Tseng modelling her “strawberry connor” face mask, now sold out (PHOTO: @kaiami on Instagram)
“Ramen Stand” (2019) by Kaiami (PHOTO: Kaiami)
Tseng works as an independent illustrator and character goods designer and has been showcasing her work online for the last 19 years and selling her art for 13. Her work is characterized by muted pastel palettes and an animesque style, often depicting cute characters in whimsical scenes.
In addition to enamel pins, Tseng sells prints, stickers, keychains, stationery, and assorted apparel, among other things, on her online shop.
Despite almost two decades in the online art landscape, she is yet to find a way to avoid design theft. “While prevention may not be possible, artists can still protect their work,” she said.
To this end, Tseng keeps detailed records of her process as corroborating evidence that her work is indeed hers if she has to report copyright infringement.

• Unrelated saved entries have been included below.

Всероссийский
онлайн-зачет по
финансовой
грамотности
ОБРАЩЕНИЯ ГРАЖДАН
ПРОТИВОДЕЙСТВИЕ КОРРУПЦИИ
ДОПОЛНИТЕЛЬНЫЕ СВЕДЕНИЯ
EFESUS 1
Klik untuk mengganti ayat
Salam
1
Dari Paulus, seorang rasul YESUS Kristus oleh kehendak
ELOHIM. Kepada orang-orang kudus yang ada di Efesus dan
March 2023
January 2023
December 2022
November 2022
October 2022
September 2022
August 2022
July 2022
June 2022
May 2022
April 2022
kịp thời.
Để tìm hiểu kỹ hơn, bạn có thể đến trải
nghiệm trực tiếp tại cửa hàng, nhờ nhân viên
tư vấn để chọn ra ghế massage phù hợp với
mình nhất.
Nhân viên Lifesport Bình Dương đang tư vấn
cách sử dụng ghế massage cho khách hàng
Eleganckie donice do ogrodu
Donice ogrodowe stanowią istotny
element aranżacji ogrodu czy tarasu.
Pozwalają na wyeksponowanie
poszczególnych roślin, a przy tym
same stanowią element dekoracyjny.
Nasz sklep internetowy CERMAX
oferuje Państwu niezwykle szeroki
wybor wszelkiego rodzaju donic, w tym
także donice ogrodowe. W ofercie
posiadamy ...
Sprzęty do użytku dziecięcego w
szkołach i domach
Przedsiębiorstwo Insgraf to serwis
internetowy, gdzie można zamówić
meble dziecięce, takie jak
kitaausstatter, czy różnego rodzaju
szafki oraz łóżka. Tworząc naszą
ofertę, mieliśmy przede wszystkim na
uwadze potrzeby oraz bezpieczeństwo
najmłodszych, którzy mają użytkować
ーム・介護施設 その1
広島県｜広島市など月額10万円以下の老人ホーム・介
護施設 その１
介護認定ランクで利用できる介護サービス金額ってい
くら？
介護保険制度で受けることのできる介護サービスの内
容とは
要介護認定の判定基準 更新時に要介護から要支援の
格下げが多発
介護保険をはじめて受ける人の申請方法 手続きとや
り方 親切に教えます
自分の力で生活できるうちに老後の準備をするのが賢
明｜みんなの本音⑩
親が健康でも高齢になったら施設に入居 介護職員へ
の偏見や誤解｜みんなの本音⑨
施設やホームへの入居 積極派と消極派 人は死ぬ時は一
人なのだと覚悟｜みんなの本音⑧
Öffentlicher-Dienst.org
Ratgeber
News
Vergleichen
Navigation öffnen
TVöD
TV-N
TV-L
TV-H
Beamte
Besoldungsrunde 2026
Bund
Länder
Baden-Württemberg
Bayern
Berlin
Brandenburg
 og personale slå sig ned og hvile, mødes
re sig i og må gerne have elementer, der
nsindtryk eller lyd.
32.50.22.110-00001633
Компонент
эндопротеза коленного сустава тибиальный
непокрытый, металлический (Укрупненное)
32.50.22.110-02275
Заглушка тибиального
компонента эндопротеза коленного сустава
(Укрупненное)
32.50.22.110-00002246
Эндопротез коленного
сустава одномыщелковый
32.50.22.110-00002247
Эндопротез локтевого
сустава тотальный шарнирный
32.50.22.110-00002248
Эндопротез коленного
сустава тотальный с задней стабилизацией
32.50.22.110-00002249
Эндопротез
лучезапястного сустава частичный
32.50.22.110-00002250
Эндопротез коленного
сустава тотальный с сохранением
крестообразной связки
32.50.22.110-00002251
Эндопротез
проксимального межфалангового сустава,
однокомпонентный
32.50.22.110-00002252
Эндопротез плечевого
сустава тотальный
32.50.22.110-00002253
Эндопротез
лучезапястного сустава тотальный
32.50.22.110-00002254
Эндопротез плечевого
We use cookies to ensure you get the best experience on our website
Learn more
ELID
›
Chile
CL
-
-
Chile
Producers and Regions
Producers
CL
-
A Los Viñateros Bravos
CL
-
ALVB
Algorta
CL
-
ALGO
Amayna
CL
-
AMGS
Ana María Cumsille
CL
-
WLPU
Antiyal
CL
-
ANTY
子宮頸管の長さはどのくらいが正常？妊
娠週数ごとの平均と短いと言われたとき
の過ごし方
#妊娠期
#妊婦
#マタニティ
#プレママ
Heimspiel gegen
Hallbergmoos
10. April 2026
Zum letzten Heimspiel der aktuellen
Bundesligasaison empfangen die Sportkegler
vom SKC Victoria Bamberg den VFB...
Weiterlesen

“I often document my work by taking photos and collecting timestamps of when a design was created, which helps as evidence when reporting a stolen design.”
“Art Nouveau self-portrait” (2013) by Kaiami (PHOTO: Kaiami)
She also cites American copyright laws, which protect intellectual property from the moment the idea is executed in a concrete form.
“Your work is under copyright protection the moment it is created and fixed in a tangible form that it is perceptible either directly or with the aid of a machine or device,” according to the US Copyright Office.
While there is a legal apparatus in place to protect artists and other creatives, consumers can also do their due diligence when shopping to ensure the merchandise has not been plagiarized from an independent creator, according to Tseng.
“As a rule of thumb, if a deal seems too good to be true, it probably is!” Tseng advised. “The first thing you can do is to stop supporting SHEIN and companies like them.”
A piece from Kaiami’s “Postcards From Nowhere” series (PHOTO: Kaiami)
The seasoned artist encourages consumers to consider the provenance of an item as well as the cost of production before purchasing, insisting that the price is the amount it is for a reason: it goes into the quality and human touch that comes with a homespun product.
“While purchasing from independent artists and small businesses may cost more, you are not only purchasing a higher quality product that was designed and created with care, you’re also making a difference in our lives as each purchase is directly contributing to rent, groceries, and our ability to create more.”
Tseng is currently collaborating with Vigour Games, creating illustrations for an upcoming board game called Bad Koalas. She is also preparing new merchandise for the Kaiami store for 2021.